◆ **TASK BRIEF**: Find "Pricing & Packages" and "For Industries" in the records below. Copy the lines holding them and every line between, exactly, and no others.

◆ **EXERCISE DATA**:

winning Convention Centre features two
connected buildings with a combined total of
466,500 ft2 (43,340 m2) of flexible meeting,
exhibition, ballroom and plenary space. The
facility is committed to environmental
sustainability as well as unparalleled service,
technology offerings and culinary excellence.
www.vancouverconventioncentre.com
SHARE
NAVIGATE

* * *

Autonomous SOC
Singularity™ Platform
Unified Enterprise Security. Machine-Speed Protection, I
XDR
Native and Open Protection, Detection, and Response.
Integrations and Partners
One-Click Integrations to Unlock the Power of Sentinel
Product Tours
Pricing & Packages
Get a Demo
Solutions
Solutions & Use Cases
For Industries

◆ **PROBLEM SOLUTION**:
Pricing & Packages
Get a Demo
Solutions
Solutions & Use Cases
For Industries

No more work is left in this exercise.